[EXERCISE AIM]: If a line below contains "daha", count it. Report the final total and nothing more.

[Saved data entries]
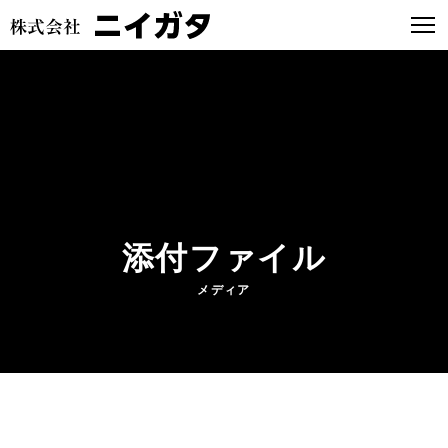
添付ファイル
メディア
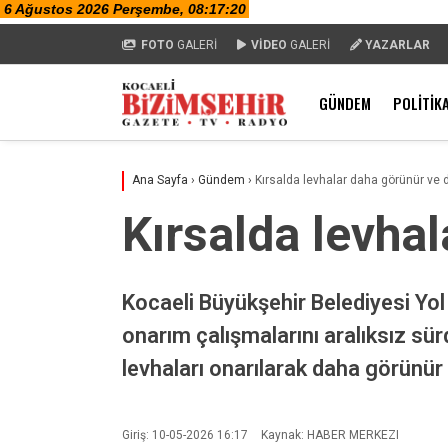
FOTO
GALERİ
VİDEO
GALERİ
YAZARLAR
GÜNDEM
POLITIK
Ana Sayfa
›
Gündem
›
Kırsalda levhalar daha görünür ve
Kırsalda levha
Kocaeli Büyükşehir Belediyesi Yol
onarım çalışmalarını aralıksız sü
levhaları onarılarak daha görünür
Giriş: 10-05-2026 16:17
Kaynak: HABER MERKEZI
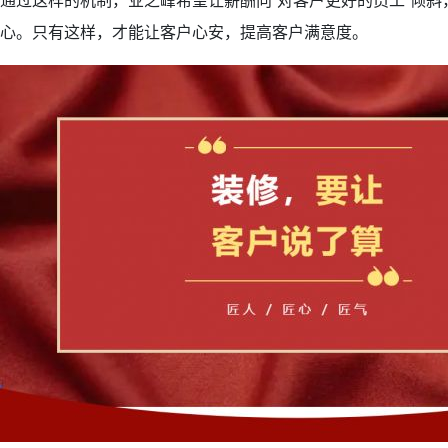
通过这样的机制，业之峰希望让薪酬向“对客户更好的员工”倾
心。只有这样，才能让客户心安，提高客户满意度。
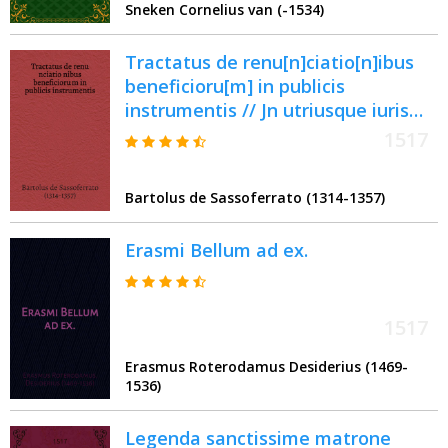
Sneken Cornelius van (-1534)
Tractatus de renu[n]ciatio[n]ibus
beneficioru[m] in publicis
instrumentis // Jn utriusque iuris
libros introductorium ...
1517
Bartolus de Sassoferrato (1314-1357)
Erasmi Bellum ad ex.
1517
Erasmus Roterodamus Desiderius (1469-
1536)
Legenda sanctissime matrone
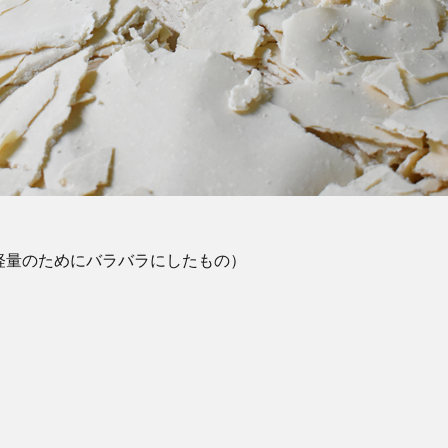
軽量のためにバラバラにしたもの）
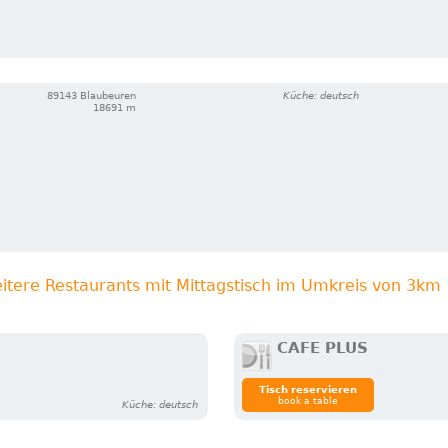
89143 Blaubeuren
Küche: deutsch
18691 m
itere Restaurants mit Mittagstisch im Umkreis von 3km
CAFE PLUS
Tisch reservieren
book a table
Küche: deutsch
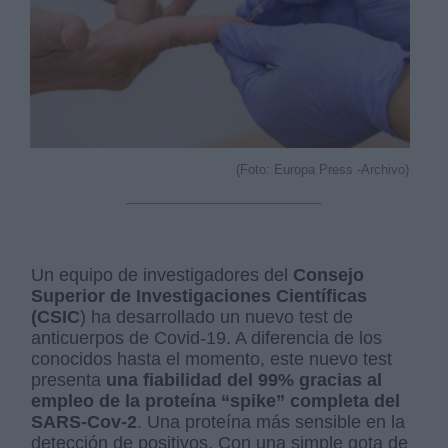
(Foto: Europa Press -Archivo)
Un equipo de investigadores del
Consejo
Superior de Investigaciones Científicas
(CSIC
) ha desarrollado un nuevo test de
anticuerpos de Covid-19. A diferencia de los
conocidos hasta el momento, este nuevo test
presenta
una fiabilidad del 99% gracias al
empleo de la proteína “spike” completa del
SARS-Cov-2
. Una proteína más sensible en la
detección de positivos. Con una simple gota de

[RESULT]: 2